During low tide on a March afternoon, Larry Knowles, hat slouched on his head like a tea cozy, stands atop driftwood and gestures towards the pristine Mendocino coastline. Below him swirl the brown, whip-like tubes of last year’s bull kelp load. Thousands of flies buzz frantically, feasting on the slowly decomposing piles of seaweed. “2008 was the richest upwelling in twenty years,” Knowles says.

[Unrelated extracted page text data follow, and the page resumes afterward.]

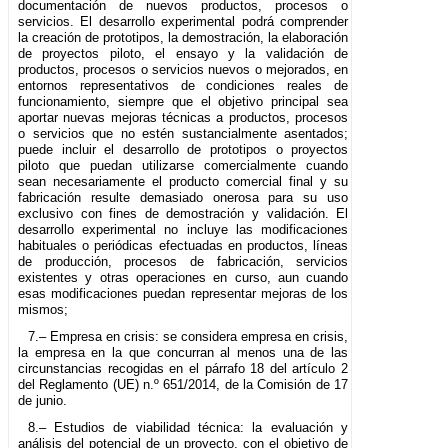
documentación de nuevos productos, procesos o
servicios. El desarrollo experimental podrá comprender
la creación de prototipos, la demostración, la elaboración
de proyectos piloto, el ensayo y la validación de
productos, procesos o servicios nuevos o mejorados, en
entornos representativos de condiciones reales de
funcionamiento, siempre que el objetivo principal sea
aportar nuevas mejoras técnicas a productos, procesos
o servicios que no estén sustancialmente asentados;
puede incluir el desarrollo de prototipos o proyectos
piloto que puedan utilizarse comercialmente cuando
sean necesariamente el producto comercial final y su
fabricación resulte demasiado onerosa para su uso
exclusivo con fines de demostración y validación. El
desarrollo experimental no incluye las modificaciones
habituales o periódicas efectuadas en productos, líneas
de producción, procesos de fabricación, servicios
existentes y otras operaciones en curso, aun cuando
esas modificaciones puedan representar mejoras de los
mismos;
7.– Empresa en crisis: se considera empresa en crisis,
la empresa en la que concurran al menos una de las
circunstancias recogidas en el párrafo 18 del artículo 2
del Reglamento (UE) n.º 651/2014, de la Comisión de 17
de junio.
8.– Estudios de viabilidad técnica: la evaluación y
análisis del potencial de un proyecto, con el objetivo de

Knowles would know. Over the past fifteen years he has visited this particular cove, located directly behind the Mendocino Coast Botanical Gardens, hundreds of times to harvest wild seaweed. Knowles’ small company, Rising Tide Sea Vegetables, is one of a handful of ecologically minded businesses in Northern California that specialize in wild-crafting sea vegetables—harvesting seaweed from its natural habitat—for human consumption. Started in 1981 by his ex-girlfriend Kate Marianchild, Rising Tide has been sustainably harvesting, drying, and selling highly nutritious seaweed, including nori, wakame, kombu, sea palm, and Fucus, for 28 years.
The Mendocino coast’s rough, cold waters, and the high nutrient content of its intertidal zones, make it uniquely conditioned for sea vegetable growth. Knowles, perching on a rock, explains that the ocean’s turbulence increases photosynthesis and cohabitation among different species, and says that sea palms have evolved to grow in the harsh waves. As Knowles talks about the importance of the lunar cycle and tides, praising the violence of the ocean and the chill of its relatively unpolluted waters, he pinches a small piece of early-season Fucus off a rock and offers it to me. It is succulent, crunchy and has a pleasantly salty, nutty taste.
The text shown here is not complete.